Leave the images behind and copy every record exactly.

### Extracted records
-=-=-=-=-
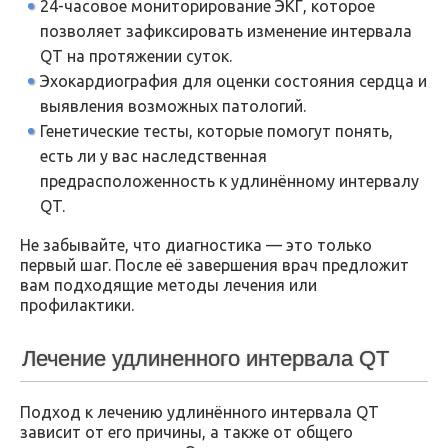
24-часовое мониторирование ЭКГ, которое
позволяет зафиксировать изменение интервала
QT на протяжении суток.
Эхокардиография для оценки состояния сердца и
выявления возможных патологий.
Генетические тесты, которые помогут понять,
есть ли у вас наследственная
предрасположенность к удлинённому интервалу
QT.
Не забывайте, что диагностика — это только
первый шаг. После её завершения врач предложит
вам подходящие методы лечения или
профилактики.
Лечение удлиненного интервала QT
Подход к лечению удлинённого интервала QT
зависит от его причины, а также от общего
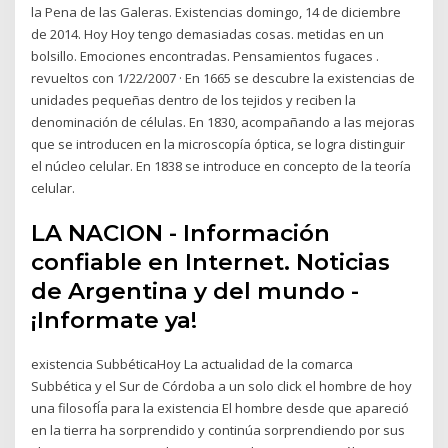
la Pena de las Galeras. Existencias domingo, 14 de diciembre
de 2014. Hoy Hoy tengo demasiadas cosas. metidas en un
bolsillo. Emociones encontradas. Pensamientos fugaces .
revueltos con 1/22/2007 · En 1665 se descubre la existencias de
unidades pequeñas dentro de los tejidos y reciben la
denominación de células. En 1830, acompañando a las mejoras
que se introducen en la microscopía óptica, se logra distinguir
el núcleo celular. En 1838 se introduce en concepto de la teoría
celular.
LA NACION - Información
confiable en Internet. Noticias
de Argentina y del mundo -
¡Informate ya!
existencia SubbéticaHoy La actualidad de la comarca
Subbética y el Sur de Córdoba a un solo click el hombre de hoy
una filosofÍa para la existencia El hombre desde que apareció
en la tierra ha sorprendido y continúa sorprendiendo por sus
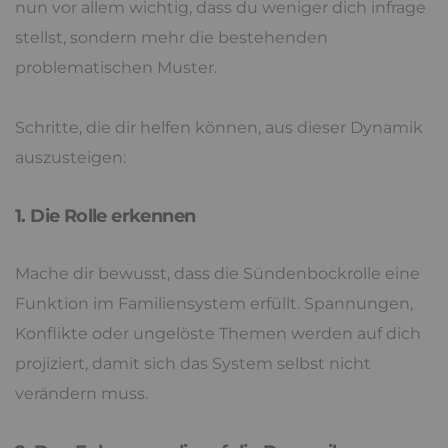
nun vor allem wichtig, dass du weniger dich infrage
stellst, sondern mehr die bestehenden
problematischen Muster.
Schritte, die dir helfen können, aus dieser Dynamik
auszusteigen:
1. Die Rolle erkennen
Mache dir bewusst, dass die Sündenbockrolle eine
Funktion im Familiensystem erfüllt. Spannungen,
Konflikte oder ungelöste Themen werden auf dich
projiziert, damit sich das System selbst nicht
verändern muss.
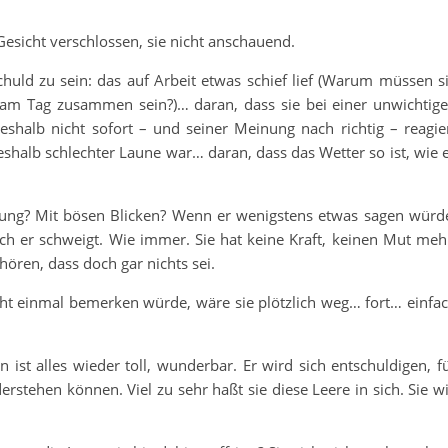
Gesicht verschlossen, sie nicht anschauend.
huld zu sein: das auf Arbeit etwas schief lief (Warum müssen s
m Tag zusammen sein?)… daran, dass sie bei einer unwichtig
shalb nicht sofort – und seiner Meinung nach richtig – reagie
shalb schlechter Laune war… daran, dass das Wetter so ist, wie 
htung? Mit bösen Blicken? Wenn er wenigstens etwas sagen würd
ch er schweigt. Wie immer. Sie hat keine Kraft, keinen Mut meh
ören, dass doch gar nichts sei.
cht einmal bemerken würde, wäre sie plötzlich weg… fort… einfa
n ist alles wieder toll, wunderbar. Er wird sich entschuldigen, f
stehen können. Viel zu sehr haßt sie diese Leere in sich. Sie wi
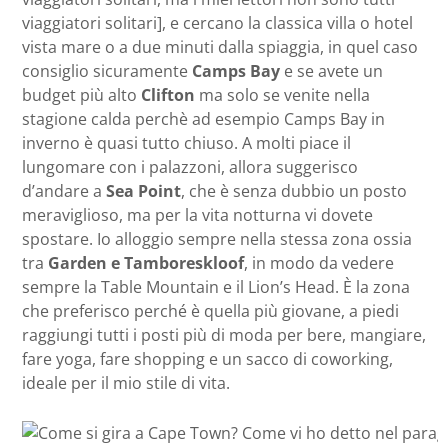
viaggiatori solitari], e cercano la classica villa o hotel
vista mare o a due minuti dalla spiaggia, in quel caso
consiglio sicuramente
Camps Bay
e se avete un
budget più alto
Clifton
ma solo se venite nella
stagione calda perchè ad esempio Camps Bay in
inverno è quasi tutto chiuso. A molti piace il
lungomare con i palazzoni, allora suggerisco
d’andare a
Sea Point
, che è senza dubbio un posto
meraviglioso, ma per la vita notturna vi dovete
spostare. Io alloggio sempre nella stessa zona ossia
tra
Garden e Tamboreskloof
, in modo da vedere
sempre la Table Mountain e il Lion’s Head. È la zona
che preferisco perché è quella più giovane, a piedi
raggiungi tutti i posti più di moda per bere, mangiare,
fare yoga, fare shopping e un sacco di coworking,
ideale per il mio stile di vita.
-=-=-=-=-
### Output of the exercise
24-часовое мониторирование ЭКГ, которое
позволяет зафиксировать изменение интервала
QT на протяжении суток.
Эхокардиография для оценки состояния сердца и
выявления возможных патологий.
Генетические тесты, которые помогут понять,
есть ли у вас наследственная
предрасположенность к удлинённому интервалу
QT.
Не забывайте, что диагностика — это только
первый шаг. После её завершения врач предложит
вам подходящие методы лечения или
профилактики.
Лечение удлиненного интервала QT
Подход к лечению удлинённого интервала QT
зависит от его причины, а также от общего
la Pena de las Galeras. Existencias domingo, 14 de diciembre
de 2014. Hoy Hoy tengo demasiadas cosas. metidas en un
bolsillo. Emociones encontradas. Pensamientos fugaces .
revueltos con 1/22/2007 · En 1665 se descubre la existencias de
unidades pequeñas dentro de los tejidos y reciben la
denominación de células. En 1830, acompañando a las mejoras
que se introducen en la microscopía óptica, se logra distinguir
el núcleo celular. En 1838 se introduce en concepto de la teoría
celular.
LA NACION - Información
confiable en Internet. Noticias
de Argentina y del mundo -
¡Informate ya!
existencia SubbéticaHoy La actualidad de la comarca
Subbética y el Sur de Córdoba a un solo click el hombre de hoy
una filosofÍa para la existencia El hombre desde que apareció
en la tierra ha sorprendido y continúa sorprendiendo por sus
nun vor allem wichtig, dass du weniger dich infrage
stellst, sondern mehr die bestehenden
problematischen Muster.
Schritte, die dir helfen können, aus dieser Dynamik
auszusteigen:
1. Die Rolle erkennen
Mache dir bewusst, dass die Sündenbockrolle eine
Funktion im Familiensystem erfüllt. Spannungen,
Konflikte oder ungelöste Themen werden auf dich
projiziert, damit sich das System selbst nicht
verändern muss.
Gesicht verschlossen, sie nicht anschauend.
huld zu sein: das auf Arbeit etwas schief lief (Warum müssen s
m Tag zusammen sein?)… daran, dass sie bei einer unwichtig
shalb nicht sofort – und seiner Meinung nach richtig – reagie
shalb schlechter Laune war… daran, dass das Wetter so ist, wie 
htung? Mit bösen Blicken? Wenn er wenigstens etwas sagen würd
ch er schweigt. Wie immer. Sie hat keine Kraft, keinen Mut meh
ören, dass doch gar nichts sei.
cht einmal bemerken würde, wäre sie plötzlich weg… fort… einfa
n ist alles wieder toll, wunderbar. Er wird sich entschuldigen, f
stehen können. Viel zu sehr haßt sie diese Leere in sich. Sie wi
viaggiatori solitari], e cercano la classica villa o hotel
vista mare o a due minuti dalla spiaggia, in quel caso
consiglio sicuramente
Camps Bay
e se avete un
budget più alto
Clifton
ma solo se venite nella
stagione calda perchè ad esempio Camps Bay in
inverno è quasi tutto chiuso. A molti piace il
lungomare con i palazzoni, allora suggerisco
d’andare a
Sea Point
, che è senza dubbio un posto
meraviglioso, ma per la vita notturna vi dovete
spostare. Io alloggio sempre nella stessa zona ossia
tra
Garden e Tamboreskloof
, in modo da vedere
sempre la Table Mountain e il Lion’s Head. È la zona
che preferisco perché è quella più giovane, a piedi
raggiungi tutti i posti più di moda per bere, mangiare,
fare yoga, fare shopping e un sacco di coworking,
ideale per il mio stile di vita.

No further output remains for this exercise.